## INFORMATION GIVEN
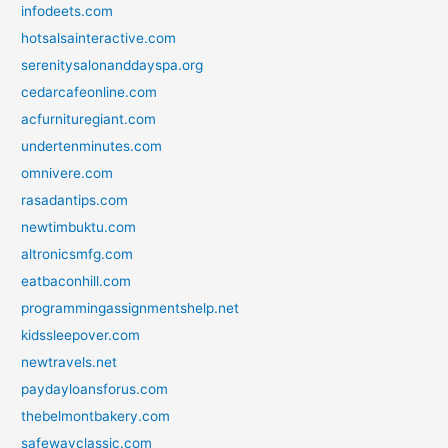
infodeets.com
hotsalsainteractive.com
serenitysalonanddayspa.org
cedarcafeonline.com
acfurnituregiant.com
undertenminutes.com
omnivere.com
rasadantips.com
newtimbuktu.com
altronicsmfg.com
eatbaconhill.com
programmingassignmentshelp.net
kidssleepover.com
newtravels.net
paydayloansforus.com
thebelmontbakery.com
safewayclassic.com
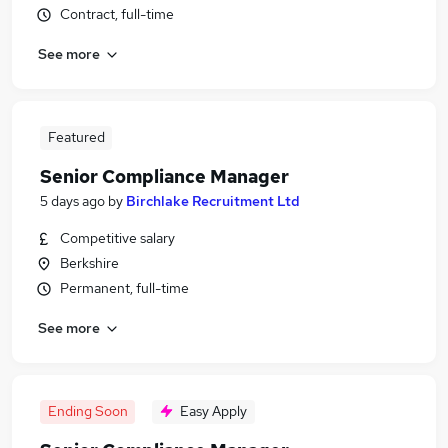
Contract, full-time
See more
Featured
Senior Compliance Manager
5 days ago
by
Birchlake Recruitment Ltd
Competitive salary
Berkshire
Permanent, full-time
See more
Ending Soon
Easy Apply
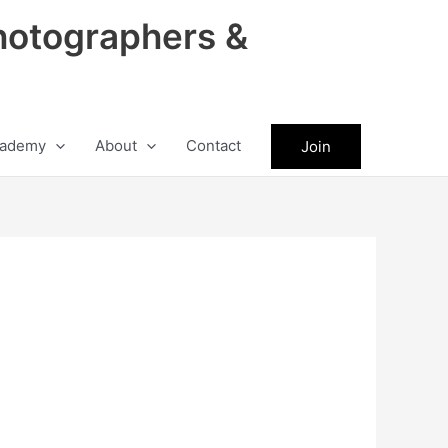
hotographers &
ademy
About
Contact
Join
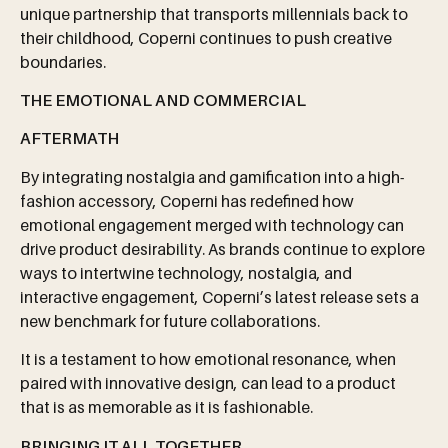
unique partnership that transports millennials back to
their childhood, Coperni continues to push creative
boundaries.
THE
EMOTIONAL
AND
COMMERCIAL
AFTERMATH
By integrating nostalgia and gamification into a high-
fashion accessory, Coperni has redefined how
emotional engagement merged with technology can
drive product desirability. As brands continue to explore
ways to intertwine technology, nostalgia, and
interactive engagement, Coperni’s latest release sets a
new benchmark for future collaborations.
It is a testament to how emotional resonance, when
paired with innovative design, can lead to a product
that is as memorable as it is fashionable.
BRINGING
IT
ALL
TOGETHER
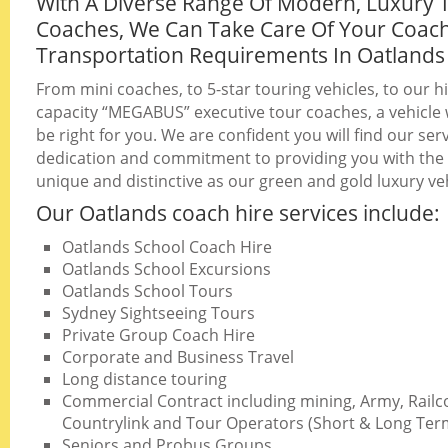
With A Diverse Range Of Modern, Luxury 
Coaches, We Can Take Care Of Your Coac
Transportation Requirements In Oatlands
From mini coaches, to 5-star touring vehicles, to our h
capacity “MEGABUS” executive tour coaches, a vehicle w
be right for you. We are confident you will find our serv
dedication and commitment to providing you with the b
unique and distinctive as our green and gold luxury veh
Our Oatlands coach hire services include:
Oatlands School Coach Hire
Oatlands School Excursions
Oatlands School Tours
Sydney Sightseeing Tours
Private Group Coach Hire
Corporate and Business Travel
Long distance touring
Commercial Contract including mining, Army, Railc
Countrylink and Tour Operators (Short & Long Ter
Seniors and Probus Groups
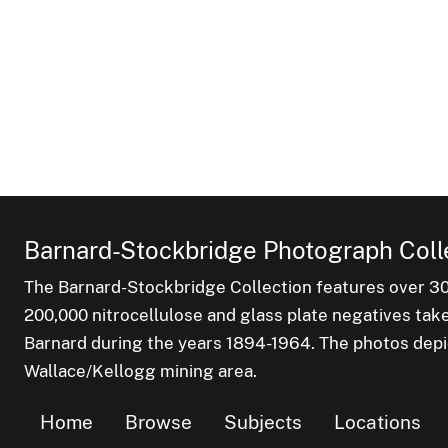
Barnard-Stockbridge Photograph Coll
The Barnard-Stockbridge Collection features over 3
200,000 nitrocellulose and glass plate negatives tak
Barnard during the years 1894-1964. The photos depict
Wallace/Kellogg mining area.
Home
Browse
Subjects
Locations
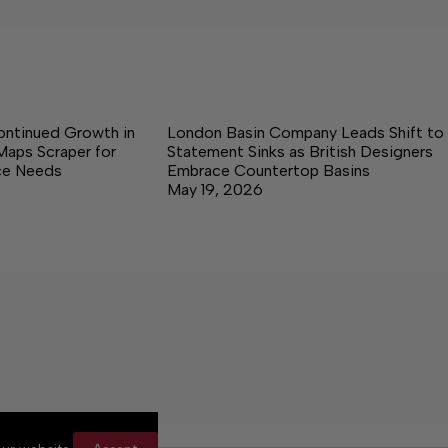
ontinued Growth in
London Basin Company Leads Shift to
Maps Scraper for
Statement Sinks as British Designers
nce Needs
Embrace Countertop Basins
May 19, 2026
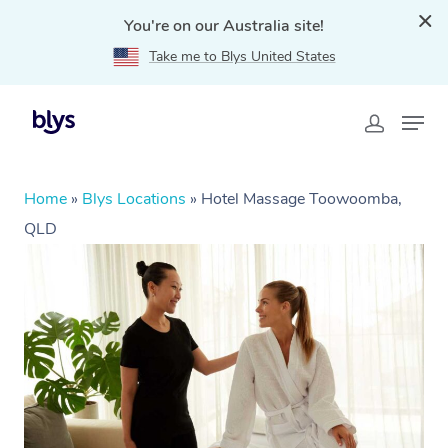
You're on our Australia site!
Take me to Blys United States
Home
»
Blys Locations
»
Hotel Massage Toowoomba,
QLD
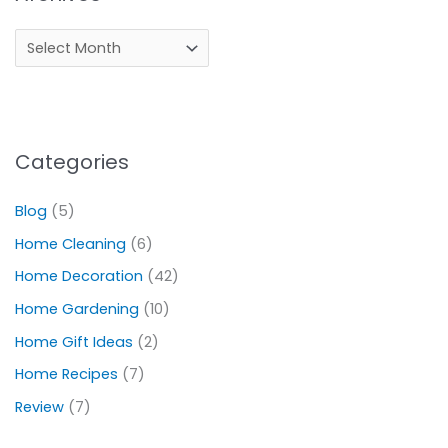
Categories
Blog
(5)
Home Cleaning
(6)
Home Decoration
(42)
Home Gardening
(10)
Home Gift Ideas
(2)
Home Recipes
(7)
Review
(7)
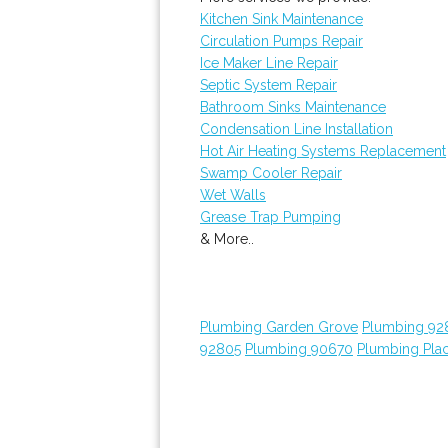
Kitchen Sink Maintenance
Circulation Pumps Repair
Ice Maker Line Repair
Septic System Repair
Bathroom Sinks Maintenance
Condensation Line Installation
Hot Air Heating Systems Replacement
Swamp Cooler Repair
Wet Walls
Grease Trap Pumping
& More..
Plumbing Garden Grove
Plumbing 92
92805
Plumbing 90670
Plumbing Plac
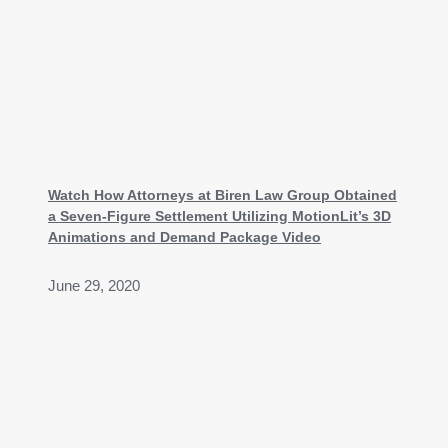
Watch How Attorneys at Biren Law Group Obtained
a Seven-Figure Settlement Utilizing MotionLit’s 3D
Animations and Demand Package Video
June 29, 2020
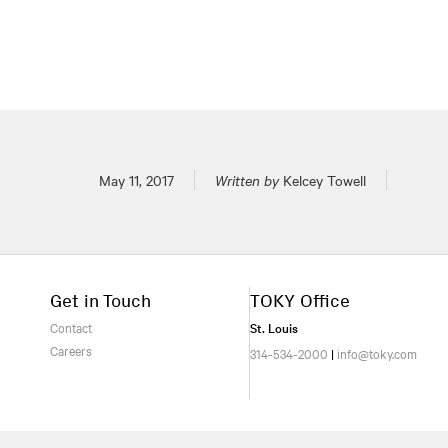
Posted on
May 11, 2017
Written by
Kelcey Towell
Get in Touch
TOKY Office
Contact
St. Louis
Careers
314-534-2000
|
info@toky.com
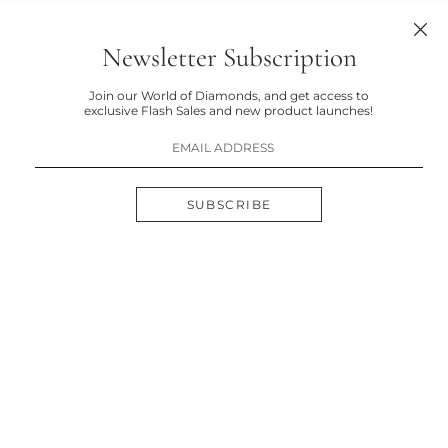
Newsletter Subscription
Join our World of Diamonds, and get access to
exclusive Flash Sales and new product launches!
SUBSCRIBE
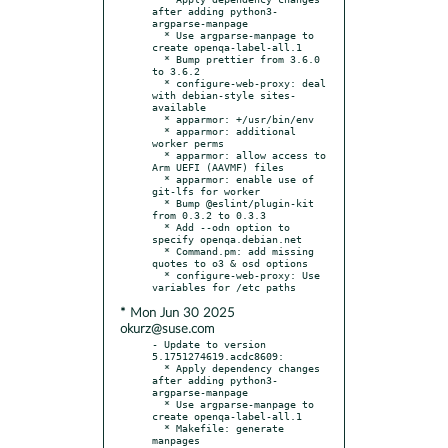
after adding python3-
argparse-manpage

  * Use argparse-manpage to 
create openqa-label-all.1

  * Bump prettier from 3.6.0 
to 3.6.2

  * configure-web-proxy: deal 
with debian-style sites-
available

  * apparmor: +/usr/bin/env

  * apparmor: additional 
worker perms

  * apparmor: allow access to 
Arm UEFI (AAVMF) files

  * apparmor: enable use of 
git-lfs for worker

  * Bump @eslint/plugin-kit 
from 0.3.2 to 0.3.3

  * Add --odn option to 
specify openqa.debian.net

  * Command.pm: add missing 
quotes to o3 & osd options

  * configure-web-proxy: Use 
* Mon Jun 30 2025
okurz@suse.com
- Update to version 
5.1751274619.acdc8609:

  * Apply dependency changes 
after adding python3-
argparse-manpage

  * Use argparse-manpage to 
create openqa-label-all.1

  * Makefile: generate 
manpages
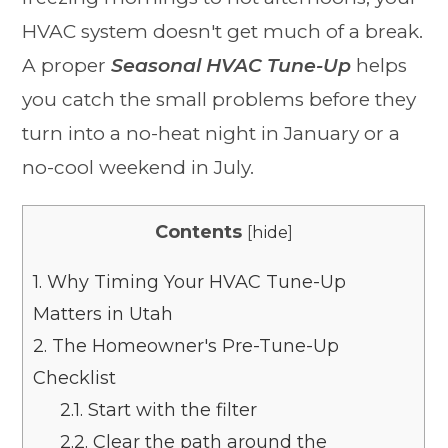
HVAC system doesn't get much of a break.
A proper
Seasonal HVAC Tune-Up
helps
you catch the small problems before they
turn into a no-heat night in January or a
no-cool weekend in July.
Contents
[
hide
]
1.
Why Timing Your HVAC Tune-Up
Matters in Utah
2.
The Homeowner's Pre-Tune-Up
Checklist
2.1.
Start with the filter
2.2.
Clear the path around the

## WORK TASK
Which lines in the records above contain the string "Maintenance"? Copy each one.

## EXERCISE SOLUTION
Kitchen Sink Maintenance
Bathroom Sinks Maintenance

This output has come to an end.